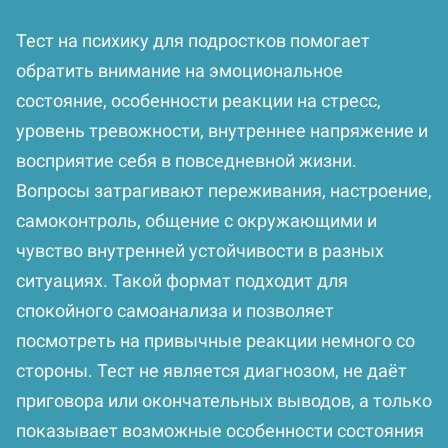
Тест на психику для подростков помогает
обратить внимание на эмоциональное
состояние, особенности реакции на стресс,
уровень тревожности, внутреннее напряжение и
восприятие себя в повседневной жизни.
Вопросы затрагивают переживания, настроение,
самоконтроль, общение с окружающими и
чувство внутренней устойчивости в разных
ситуациях. Такой формат подходит для
спокойного самоанализа и позволяет
посмотреть на привычные реакции немного со
стороны. Тест не является диагнозом, не даёт
приговора или окончательных выводов, а только
показывает возможные особенности состояния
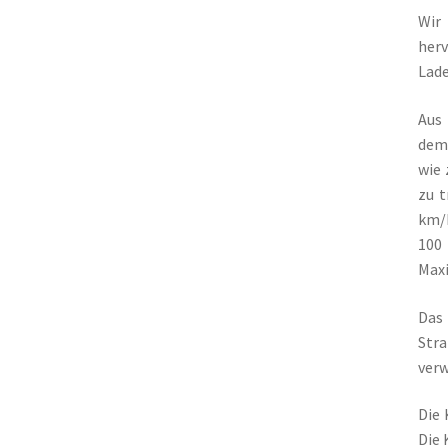
Wir
her
Lade
Aus
dem
wie 
zu t
km/h
100 
Maxi
Das
Str
verw
Die 
Die 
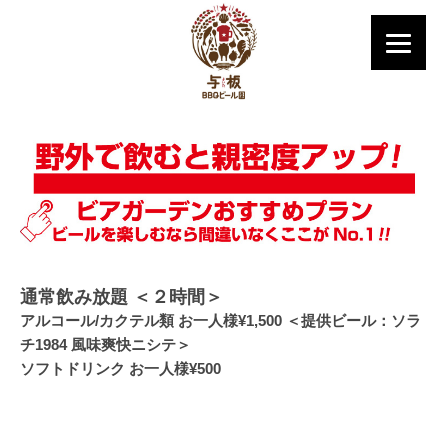
通常飲み放題 ＜２時間＞
アルコール/カクテル類 お一人様¥1,500 ＜提供ビール：ソラ
チ1984 風味爽快ニシテ＞
ソフトドリンク お一人様¥500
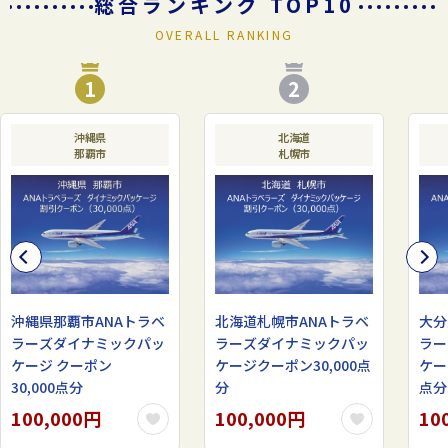
総合ランキング TOP10
OVERALL RANKING
1
2
沖縄県
北海道
那覇市
札幌市
沖縄県那覇市ANAトラベ
北海道札幌市ANAトラベ
大分
ラーズダイナミックパッ
ラーズダイナミックパッ
ラー
ケージ クーポン
ケージクーポン30,000点
ケー
30,000点分
分
点分
100,000円
100,000円
10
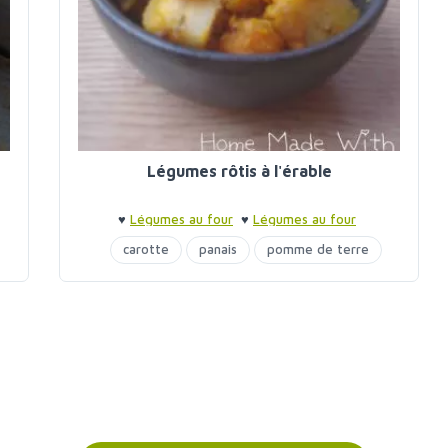
Légumes rôtis à l'érable
♥
Légumes au four
♥
Légumes au four
carotte
panais
pomme de terre
potiron
sirop d'érable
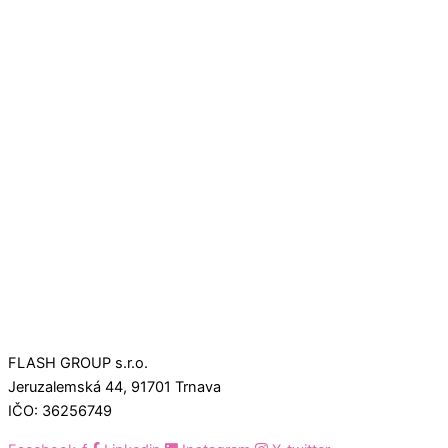
FLASH GROUP s.r.o.
Jeruzalemská 44, 91701 Trnava
IČO: 36256749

==================================================

> Assigned task:
Excluding images, output exactly the lines from the one that holds "ситуациях. Такой формат подходит для" through the final line of the material, both ends included.

> Response:
ситуациях. Такой формат подходит для
спокойного самоанализа и позволяет
посмотреть на привычные реакции немного со
стороны. Тест не является диагнозом, не даёт
приговора или окончательных выводов, а только
показывает возможные особенности состояния
Wir
her
Lade
Aus
dem
wie 
zu t
km/h
100 
Maxi
Das
Str
verw
Die 
Die 
通常飲み放題 ＜２時間＞
アルコール/カクテル類 お一人様¥1,500 ＜提供ビール：ソラ
チ1984 風味爽快ニシテ＞
ソフトドリンク お一人様¥500
総合ランキング TOP10
OVERALL RANKING
1
2
沖縄県
北海道
那覇市
札幌市
沖縄県那覇市ANAトラベ
北海道札幌市ANAトラベ
大分
ラーズダイナミックパッ
ラーズダイナミックパッ
ラー
ケージ クーポン
ケージクーポン30,000点
ケー
30,000点分
分
点分
100,000円
100,000円
10
Légumes rôtis à l'érable
♥
Légumes au four
♥
Légumes au four
carotte
panais
pomme de terre
potiron
sirop d'érable
FLASH GROUP s.r.o.
Jeruzalemská 44, 91701 Trnava
IČO: 36256749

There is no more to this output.